● **ASSIGNMENT**
Give again, exactly as written, the lines of the records below from the line with "Fibonacci - výběr" to the line with "жизнь народов республики". Both end lines count; pictures do not.

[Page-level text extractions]
== == ==
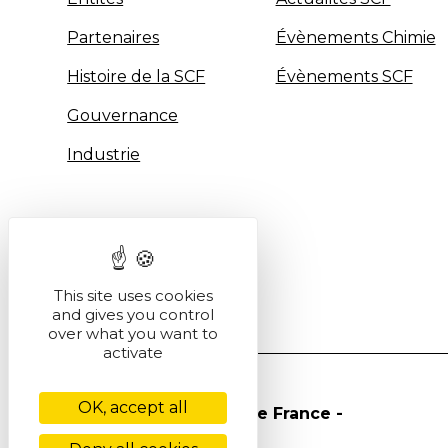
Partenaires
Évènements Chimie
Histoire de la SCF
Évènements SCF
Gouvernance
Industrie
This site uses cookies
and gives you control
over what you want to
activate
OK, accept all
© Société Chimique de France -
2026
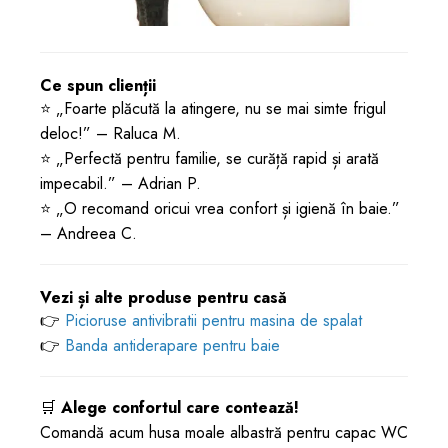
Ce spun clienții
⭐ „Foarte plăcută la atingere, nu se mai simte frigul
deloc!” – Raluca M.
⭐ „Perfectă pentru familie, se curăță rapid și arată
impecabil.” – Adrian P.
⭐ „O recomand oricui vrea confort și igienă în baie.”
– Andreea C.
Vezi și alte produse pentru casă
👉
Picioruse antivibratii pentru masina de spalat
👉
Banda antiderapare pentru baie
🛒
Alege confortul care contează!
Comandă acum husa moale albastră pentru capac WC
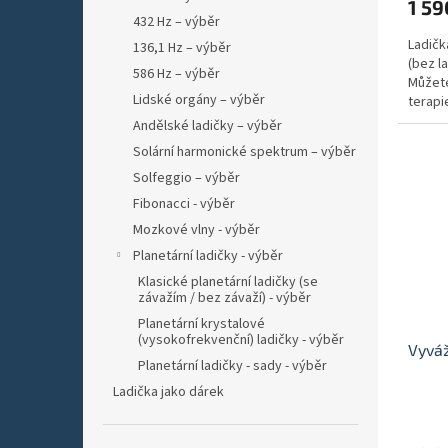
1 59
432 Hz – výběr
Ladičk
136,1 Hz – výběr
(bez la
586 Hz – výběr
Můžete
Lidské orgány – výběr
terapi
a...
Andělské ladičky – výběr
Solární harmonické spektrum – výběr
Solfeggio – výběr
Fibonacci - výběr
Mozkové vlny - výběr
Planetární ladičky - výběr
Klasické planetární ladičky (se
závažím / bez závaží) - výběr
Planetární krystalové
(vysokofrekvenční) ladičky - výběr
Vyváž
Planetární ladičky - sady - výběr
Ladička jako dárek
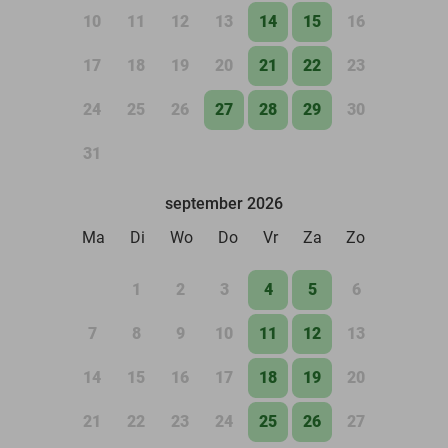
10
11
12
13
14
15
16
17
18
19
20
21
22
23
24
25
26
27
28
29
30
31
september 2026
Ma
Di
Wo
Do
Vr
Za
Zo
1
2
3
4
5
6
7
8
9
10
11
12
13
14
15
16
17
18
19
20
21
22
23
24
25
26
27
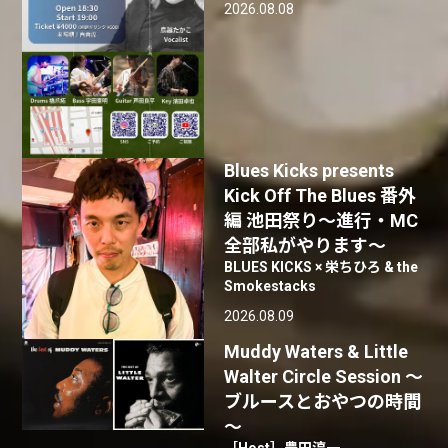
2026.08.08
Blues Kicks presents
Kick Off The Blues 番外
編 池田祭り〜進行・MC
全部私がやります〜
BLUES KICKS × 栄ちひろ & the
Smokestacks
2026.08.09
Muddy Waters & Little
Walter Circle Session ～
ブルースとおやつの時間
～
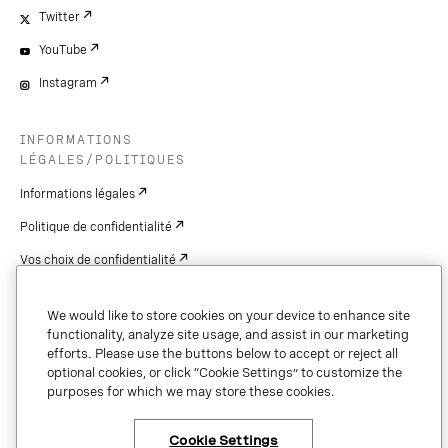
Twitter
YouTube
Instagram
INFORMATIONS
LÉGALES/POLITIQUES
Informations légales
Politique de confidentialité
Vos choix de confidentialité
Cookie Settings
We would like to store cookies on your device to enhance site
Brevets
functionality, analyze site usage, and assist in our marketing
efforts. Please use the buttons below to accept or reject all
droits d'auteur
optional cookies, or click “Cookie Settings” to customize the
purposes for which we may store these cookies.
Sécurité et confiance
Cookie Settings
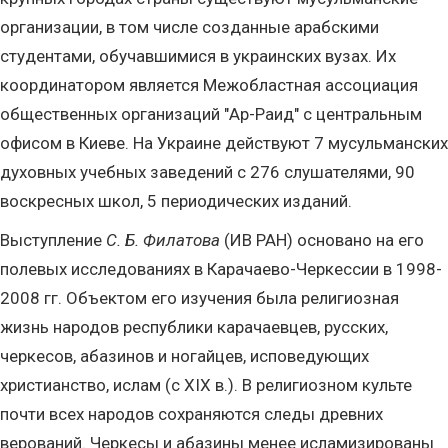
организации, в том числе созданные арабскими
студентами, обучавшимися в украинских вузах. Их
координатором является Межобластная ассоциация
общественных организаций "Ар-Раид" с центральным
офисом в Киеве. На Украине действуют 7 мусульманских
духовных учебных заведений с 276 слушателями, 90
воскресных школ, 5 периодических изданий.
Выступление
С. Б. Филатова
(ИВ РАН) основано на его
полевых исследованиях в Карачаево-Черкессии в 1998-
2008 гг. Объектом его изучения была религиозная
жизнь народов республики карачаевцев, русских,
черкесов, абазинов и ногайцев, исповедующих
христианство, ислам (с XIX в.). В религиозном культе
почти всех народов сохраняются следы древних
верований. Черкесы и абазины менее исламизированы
== == ==
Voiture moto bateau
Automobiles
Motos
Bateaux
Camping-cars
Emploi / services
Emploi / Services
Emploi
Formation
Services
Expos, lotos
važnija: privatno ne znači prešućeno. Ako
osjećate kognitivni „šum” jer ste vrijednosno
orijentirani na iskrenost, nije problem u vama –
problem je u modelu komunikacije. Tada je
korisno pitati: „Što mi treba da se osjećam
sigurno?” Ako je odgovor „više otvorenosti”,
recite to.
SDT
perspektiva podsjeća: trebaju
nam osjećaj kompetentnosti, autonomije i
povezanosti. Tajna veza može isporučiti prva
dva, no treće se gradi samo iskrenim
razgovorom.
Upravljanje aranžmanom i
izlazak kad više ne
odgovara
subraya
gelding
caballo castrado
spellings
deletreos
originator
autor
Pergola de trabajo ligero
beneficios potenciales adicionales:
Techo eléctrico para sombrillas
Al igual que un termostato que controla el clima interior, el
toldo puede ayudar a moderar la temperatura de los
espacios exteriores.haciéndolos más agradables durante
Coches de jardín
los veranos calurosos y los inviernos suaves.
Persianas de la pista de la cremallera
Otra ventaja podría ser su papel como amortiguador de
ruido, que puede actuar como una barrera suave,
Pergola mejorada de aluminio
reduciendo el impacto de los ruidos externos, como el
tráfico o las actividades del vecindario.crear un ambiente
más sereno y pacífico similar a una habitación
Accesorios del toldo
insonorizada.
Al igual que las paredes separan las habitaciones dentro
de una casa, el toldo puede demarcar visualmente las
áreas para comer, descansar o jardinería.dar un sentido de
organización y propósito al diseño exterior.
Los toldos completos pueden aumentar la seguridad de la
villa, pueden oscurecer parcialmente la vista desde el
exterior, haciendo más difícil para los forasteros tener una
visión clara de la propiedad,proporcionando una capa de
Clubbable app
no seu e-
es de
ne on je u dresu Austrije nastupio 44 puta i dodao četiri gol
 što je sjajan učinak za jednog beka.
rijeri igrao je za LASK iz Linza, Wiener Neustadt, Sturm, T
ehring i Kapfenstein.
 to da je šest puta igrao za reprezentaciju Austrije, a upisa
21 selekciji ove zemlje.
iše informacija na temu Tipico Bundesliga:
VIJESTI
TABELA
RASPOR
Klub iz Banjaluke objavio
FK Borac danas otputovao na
== == ==
● **RESPONSE AREA**
Fibonacci - výběr
Mozkové vlny - výběr
Planetární ladičky - výběr
Klasické planetární ladičky (se
závažím / bez závaží) - výběr
Planetární krystalové
(vysokofrekvenční) ladičky - výběr
Vyváž
Planetární ladičky - sady - výběr
Ladička jako dárek
10
11
12
13
14
15
16
17
18
19
20
21
22
23
24
25
26
27
28
29
30
31
september 2026
Ma
Di
Wo
Do
Vr
Za
Zo
1
2
3
4
5
6
7
8
9
10
11
12
13
14
15
16
17
18
19
20
21
22
23
24
25
26
27
2026.08.08
Blues Kicks presents
Kick Off The Blues 番外
編 池田祭り〜進行・MC
全部私がやります〜
BLUES KICKS × 栄ちひろ & the
Smokestacks
2026.08.09
Muddy Waters & Little
Walter Circle Session ～
ブルースとおやつの時間
～
Twitter
YouTube
Instagram
INFORMATIONS
LÉGALES/POLITIQUES
Informations légales
Politique de confidentialité
Vos choix de confidentialité
Cookie Settings
We would like to store cookies on your device to enhance site
Brevets
functionality, analyze site usage, and assist in our marketing
efforts. Please use the buttons below to accept or reject all
droits d'auteur
optional cookies, or click “Cookie Settings” to customize the
purposes for which we may store these cookies.
Sécurité et confiance
Cookie Settings
организации, в том числе созданные арабскими
студентами, обучавшимися в украинских вузах. Их
координатором является Межобластная ассоциация
общественных организаций "Ар-Раид" с центральным
офисом в Киеве. На Украине действуют 7 мусульманских
духовных учебных заведений с 276 слушателями, 90
воскресных школ, 5 периодических изданий.
Выступление
С. Б. Филатова
(ИВ РАН) основано на его
полевых исследованиях в Карачаево-Черкессии в 1998-
2008 гг. Объектом его изучения была религиозная
жизнь народов республики карачаевцев, русских,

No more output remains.